This morning is the first time all my kids have been in school since March 12th.
My mind is bathing in a lack of noise.
There’s been a lot of activity in the last seven months: COVID, protests for justice, protests against those protests, the election, the Supreme Court and the random violence of American society.
It seems noisy but maybe I’ve been paying attention more than usual. When I study American history, I notice the political arena has always been noisy, especially at the Federal level.
Last week, a friend shared that he’s been actively reducing his consumption of news and it’s benefited his mental health. There’s probably something there.
In my own life, I notice a clear association with spending time in a forest and sensations of serenity in the days that follow. Something about trees, I guess.
Paying less attention to noise is a good idea. Taleb explains why in Fooled By Randomness. Basically, most everything that happens in the day-to-day is static and, when we pay attention to static, our thinking becomes impaired.
Better to let time reveal the truth.
And what might time have to say?
COVID’s going to be managed at some point, our President is right about that. When it does, where will we be?
- Large on-going fiscal imbalances.
- Record borrowing throughout society.
- Near zero rates, with the expectation they will continue for some time.
All the stuff I wrote about pre-COVID: debt, risk of ruin, pension deficits, a disconnected ruling class… it’s all still there.
Looking to Japan, this situation can continue for quite some time.
A disconnected ruling class focused on their personal take, a high level of indebtedness, structural deficits, additional borrowing used in the place of reform, social tension due to obvious structural injustices…
There are big challenges at the national scale and I’m concerned for the American Empire.
However, just like good people can scale up to a mob… …an empire in decline can scale down to a wonderful place to live.
There is a difference between your empire declining and your life.
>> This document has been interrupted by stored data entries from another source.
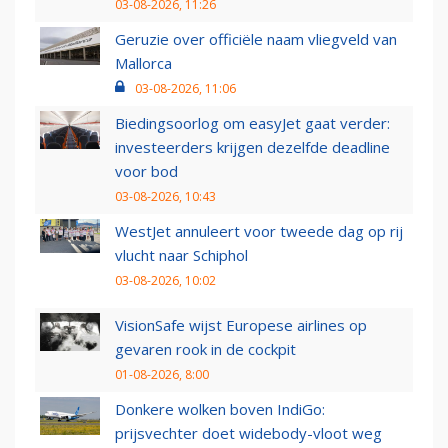
03-08-2026, 11:26
Geruzie over officiële naam vliegveld van
Mallorca
03-08-2026, 11:06
Biedingsoorlog om easyJet gaat verder:
investeerders krijgen dezelfde deadline
voor bod
03-08-2026, 10:43
WestJet annuleert voor tweede dag op rij
vlucht naar Schiphol
03-08-2026, 10:02
VisionSafe wijst Europese airlines op
gevaren rook in de cockpit
01-08-2026, 8:00
Donkere wolken boven IndiGo:
prijsvechter doet widebody-vloot weg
In times of geopolitical change, with the challenges listed above, there is a lot of risk around.
We’ve seen how COVID erased business models in a stroke.
Closer to home, I had a neighbor die of CJD this month. Dan was an athletic guy who we watched go from great to dead in less than 45 days. We miss Dan.
My son wrote a short story about how much Dan’s dog misses him. The story haunts me. The saddest thing I can consider is saying goodbye to my kids.
Life can change fast.
I take comfort from the fact that the challenges of COVID have not hung in my memory.
Being one step removed from the healthcare response, COVID is a grind, rather than a traumatic experience.
I look at my family and see we have improved, that we can handle our challenges and do more than we thought possible at the start of this year.
COVID offered us an express lane for self-improvement.
Our adaptability gives me optimism for the future.